Climate Change: It's Hot in Topeka!

In the summer of 2006, it was hot in Topeka. Very hot. Record-breakingly hot. Swimming-pool-and-bath-water-what’s-the-difference hot. Even lizards are unhappy hot. So hot, in fact, that when the character of Blue in the Cartoon Network show “Foster’s Home for Imaginary Friends” was watching an animated weatherman note that there were showers in Spokane and that it was hot in Topeka, the latter phrase quickly morphed into a frantic chant of “It’s hot! My toe is hot! I’m a hot toe picker. Pick my toe!” Needless to say, he was rapidly adopted as a community icon, and virtually everyone could be found sitting on their doorstop in the evening shade picking at their pedal piggies. (See for yourself at

Of course, Al Gore would tell us that in the future, we’ll all be hot (and presumably it’ll be HOTTER in Topeka, in which case we’ll be picking the toes of otters). But while most people in our polarized world see climate change as an either/or problem, a battle between “greens” and “greenbacks,” it’s always been interesting to me that the real battleground is this country is not in the heavily populated or industrialized states but in rural America. Certainly there are articles and stories about ethanol production, and every now and then you’ll hear about some work on using bovine methane as an energy source (and if you’ve ever hung around a feed lot, you have no doubt as to that potential). By and large, however, rural America is often thought of as immune to energy politics, except when trying to determine how many cows you can displace for a wind farm.

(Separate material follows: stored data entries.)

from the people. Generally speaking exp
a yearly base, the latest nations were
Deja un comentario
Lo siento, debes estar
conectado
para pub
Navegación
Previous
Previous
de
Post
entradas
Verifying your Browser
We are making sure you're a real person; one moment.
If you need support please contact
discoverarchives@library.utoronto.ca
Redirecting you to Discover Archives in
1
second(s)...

But in Kansas, energy politics dominated the legislative process for the past two years and virtually paralyzed the rest of state government. At issue was the decision of the Secretary of Kansas Department of Health and Environment (KDHE) to reject a permit for building a coal-fired power plant in Southwest Kansas. The reasons for and against the plant are too numerous to mention in this brief piece, but essentially it became a conflict between legislators from poorer rural areas who wanted development versus those from relatively more affluent urban areas who were more eco-friendly. But what I think is most unfortunate about the situation is that it bodes poorly for national efforts after health care reform, as energy policy and “cap and trade” are next on the President’s Wish List. For just as the West Coast tends to be a harbinger of social change, for better or for worse Kansas has always been ahead of the curve on political conflict. (While Republicans nationally are now recognizing the depth of the schism within their party, Kansas has essentially been a three party state for a decade. Of course, we put our own twist on it…our parties are Libertarian Conservatives, Traditional Republicans, and Conservative Democrats who would be considered Liberal Republicans anywhere within 60 miles of either coast.)

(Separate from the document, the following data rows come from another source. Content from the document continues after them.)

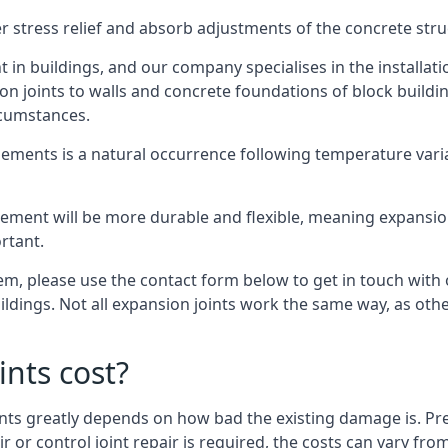
er stress relief and absorb adjustments of the concrete str
in buildings, and our company specialises in the installat
sion joints to walls and concrete foundations of block buildi
rcumstances.
lements is a natural occurrence following temperature variat
ment will be more durable and flexible, meaning expansion j
rtant.
stem, please use the contact form below to get in touch with
buildings. Not all expansion joints work the same way, as ot
nts cost?
ints greatly depends on how bad the existing damage is. Pre
air or control joint repair is required, the costs can vary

As some of my readers know, I was the Director of Health within KDHE during the time of this decision, though I was not directly involved in it. Shortly after leaving the state agency, however, I was asked to summarize for some legislators what we do and do not know, from the perspective of science and health, about global warming and specifically what it would mean to a state like Kansas. With the winter coming up, energy costs rising again, and the President’s focus on energy policy, it seems like the time is ripe to revisit the issue, with some specific attention (and a shout out) to that place I still call home.

The Warm Earth and Greenhouse Gases

To properly begin this review, it’s vital to note that the earth normally goes through cycles of global warming and cooling. These cycles are a result of a number of a number of factors, the most significant of which is the relative quantity of “greenhouse gases” in the atmosphere. Less important drivers include solar variation, subtle changes in the earth’s orbit, plate tectonics, volcanism, and the manner in which the oceans distribute heat. (Try getting all that into one sentence at a cocktail party.)

The role of “greenhouse gases” is critical to note. The atmosphere of the earth can be thought of as a “closed” system, within which no substance save energy (heat) can get in or out. Greenhouse gases are those molecules within the atmosphere that trap the sun’s heat energy within the atmosphere, preventing it from being radiated into space and, in turn, radiating the energy back to the surface. These gases include water vapor, carbon dioxide (CO2), methane (CH4), and other compounds. They are crucial to maintaining normal global temperatures; without them, the mean temperature of the earth’s surface would hover just below 0 F. Not all greenhouse gases are created equal; a molecule of methane has 23 times the Global Warming Potential, or GWP, than a molecule of CO2. (This gets us back to the cows, suggesting that if we all go to Chik-Fil-A more often, we can combat global warming.)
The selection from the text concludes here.